Each prescription of F(ω) yields a Liouville solution ϕ defining a static equilibrium. The field, with B_x = B₁, is given by the flux function (40), frozen into an isothermal density distribution

$$\begin{equation} \rho g = k_0 p_1 \exp \left(\lambda \phi \right), \end{equation} \tag{ 44 }$$

using the ideal gas law and the pressure (38). The field and density are expressed as functions of space through ϕ(y, z).

For our purpose in this paper, we concentrate on the family of solutions generated by

$$\begin{eqnarray} F(\omega) & = & \exp \left(k \omega \right) + a, \nonumber \\ u(y, z) & = & \exp \left(k y \right) \cos kz + a, \\ v(y, z) & = & \exp \left(k y \right) \sin kz,\nonumber \end{eqnarray} \tag{ 45 }$$

where k and a are two arbitrary constants. Equation (42) gives the solution

$$\begin{equation} \exp (\lambda \phi ) = {2 k^2 \exp (2 k y ) \over \pi p_1 \lambda ^2 (1 + a^2 + 2 a \exp (k y ) \cos kz + \exp (2 k y ) )^2 }. \end{equation} \tag{ 46 }$$

For a given a, define $\exp \left(k y_1 \right) = \sqrt{1 + a^2}$. Then a transformation y → y + y₁ redefines the function ϕ(y, z):

$$\begin{equation} \exp (\lambda \phi ) = {2 k^2 \over \pi p_1 \lambda ^2 (\sqrt{1 + a^2} \cosh ky + a \cos kz )^2 }. \end{equation} \tag{ 47 }$$

This transformation has moved the origin along the y-axis to a location about which the redefined function ϕ(y, z) is symmetric in y. The free parameter k is the wavenumber of this function's periodicity in z, as well as its exponential decline with y in either direction.
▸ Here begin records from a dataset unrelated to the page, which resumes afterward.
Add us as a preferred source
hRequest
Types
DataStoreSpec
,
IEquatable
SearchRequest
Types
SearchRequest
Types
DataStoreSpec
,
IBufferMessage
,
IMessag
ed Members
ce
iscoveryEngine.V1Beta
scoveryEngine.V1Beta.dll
To relate to the physics we are interested in, we prescribe the uniform temperature T₀, fixing the inverse scale height k₀. Take the free parameter λ to have the dimension of the reciprocal of the field intensity times length. We may then set λ = k₀/B₂, introducing a constant field intensity B₂ to replace λ as a free parameter. We now introduce a third field intensity B₃ = (k/k₀)B₂ to represent the free parameter k as may be convenient to do depending on the physical discussion. Note that λ = k/B₃ by definition. Then the magnetic field is given by

$$\begin{equation} A=B_2 z - 2\left({B_3 \over k}\right) \log (\sqrt{1 + a^2}\cosh ky + a \cos kz ), \end{equation} \tag{ 48 }$$

$$\begin{eqnarray} {\bf B}&=&\left[ B_1, B_2 + {2 a B_3 \sin kz \over \sqrt{1 + a^2} \cosh ky + a \cos kz},\right.\nonumber\\ &&\left. {2 B_3 \sqrt{1 + a^2} \sinh ky \over \sqrt{1 + a^2} \cosh ky + a\cos kz} \right], \end{eqnarray} \tag{ 49 }$$

in which (B₁, B₂, B₃) are three field intensities we may arbitrarily prescribe with k = (B₃/B₂)k₀. This is a four-parameter family of everywhere continuous solutions, the fourth being the dimensionless constant a.

Each of these fields is in equilibrium with the isothermal density

$$\begin{equation} \rho g = {B_2 B_3 k \over 2 \pi (\sqrt{1 + a^2} \cosh ky + a\cos kz )^2}, \end{equation} \tag{ 50 }$$

which is periodic in z, confined about the central plane y = 0 with an exponential decay over a scale k⁻¹ to zero as y → ±∞. The density is independent of B_x = B₁. From force-balance equation (4) with x as an ignorable coordinate, the uniform B_x produces only a uniform magnetic pressure that is immaterial to the force balance. This component plays a more explicit role through the anisotropic influence of the field on thermal conduction in energy equation (6).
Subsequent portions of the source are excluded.